New York Attorney General Seeks To Dissolve NRA in Lawsuit Alleging Massive Fraud

The lawsuit accuses the group's leaders of fraudulently diverted millions of dollars to prop up their luxury lifestyles.


New York Attorney General Letitia James wants to dissolve the National Rifle Association (NRA). In a suit filed today, she accuses the leaders of the nation's largest gun rights group of a long pattern of fraud.

James' lawsuit—and a second suit, filed simultaneously by D.C. Attorney General Karl Racine—allege that longtime NRA chief Wayne LaPierre and others in the group's leadership fraudulently diverted millions of dollars from the NRA's charitable mission to prop up their luxury lifestyles.

LaPierre "has spent millions of dollars of the NRA's charitable assets for private plane trips for himself and his family, including trips for his family when he was not present," James' lawsuit alleges.

James seeks the dissolution of the NRA and removal of LaPierre as the group's CEO, among other conditions.

Racine's lawsuit accuses the NRA of illegally raiding the funds of its independent nonprofit foundation to plug budget gaps caused in part "by the NRA's decision to continue to waste funds on improper, lavish spending."

James announced the investigation last year amid a Machiavellian power struggle within the gun group.

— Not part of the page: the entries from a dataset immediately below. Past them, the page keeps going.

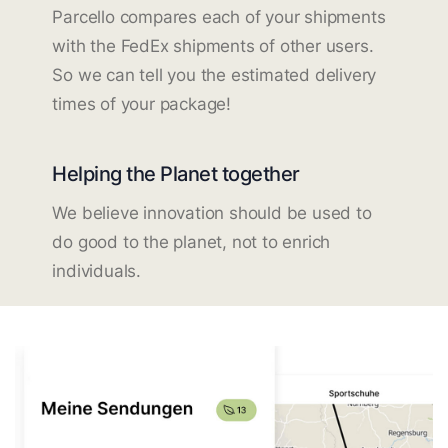
Parcello compares each of your shipments
with the FedEx shipments of other users.
So we can tell you the estimated delivery
times of your package!
Helping the Planet together
We believe innovation should be used to
do good to the planet, not to enrich
individuals.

On one side was LaPierre and his loyalists, and on the other was former NRA head Oliver North and other disgruntled board members. "Former" tells you who won, but that internal drama spilled into court in a nasty lawsuit between the NRA and its largest contractor, the advertising firm Ackerman McQueen. 

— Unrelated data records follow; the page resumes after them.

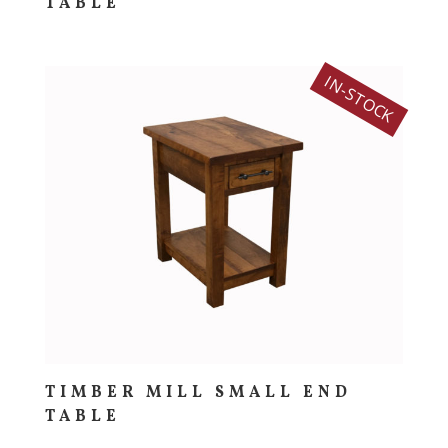
TABLE
IN-STOCK
TIMBER MILL SMALL END
TABLE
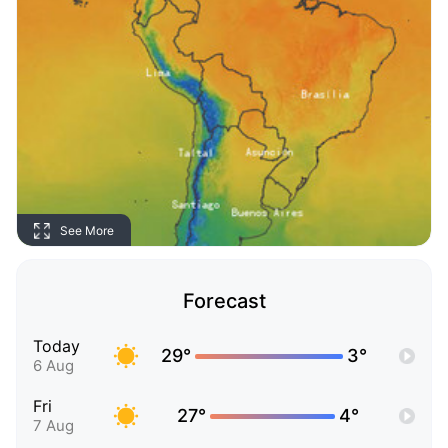
See More
Forecast
Today
29°
3°
6 Aug
Fri
27°
4°
7 Aug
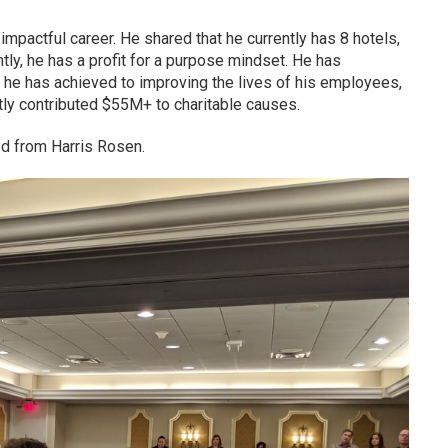
impactful career. He shared that he currently has 8 hotels,
ly, he has a profit for a purpose mindset. He has
 he has achieved to improving the lives of his employees,
tly contributed $55M+ to charitable causes.
ed from Harris Rosen.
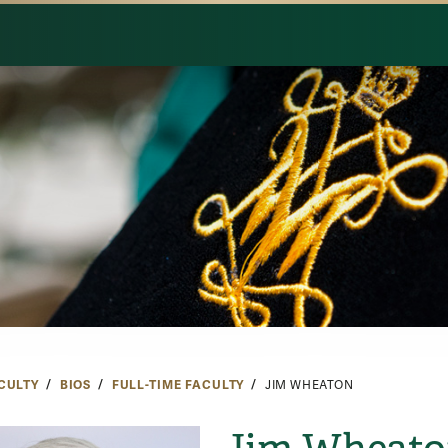
CULTY
BIOS
FULL-TIME FACULTY
JIM WHEATON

Both sides accused the other of financial improprieties and extravagant spending. The Wall Street Journal reported last year that the NRA considered buying a $5 million mansion on a Dallas golf course for the LaPierres. The Daily Beast reported that the NRA spent $275,000 over 13 years on designer clothing for LaPierre and tens of thousands of dollars to fly in hair and makeup artists for LaPierre's wife.

James' lawsuit alleges that LaPierre and other NRA executives used Ackerman McQueen as a pass-through to conceal millions of dollars of questionable spending from NRA board members. The firm then billed the NRA for "out-pocket-expenses," a practice that James says did not comply with IRS reporting requirements.

Whether or not the lawsuits' allegations are true, the suits, brought by Democratic officials against one of the most divisive advocacy organizations in the country, are guaranteed to ignite a political firestorm.

The Washington Free Beacon reported yesterday that the NRA is planning to spend "tens of millions" in battleground states to reelect President Donald Trump. Jason Ouimet, the head of the NRA's lobbying arm, told the Free Beacon that the NRA has added more than 1,000 new dues-paying members per day since June. 

There has been a record-breaking surge in gun sales over the past several months, driven by both the COVID-19 pandemic and the unrest following the police killing of George Floyd in Minneapolis.

Bloomberg News reports Trump's response to the New York lawsuit: "I just heard about that. That's a very terrible thing that just happened. I think the NRA should move to Texas and lead a very good and beautiful life. And I've told them that for a long time."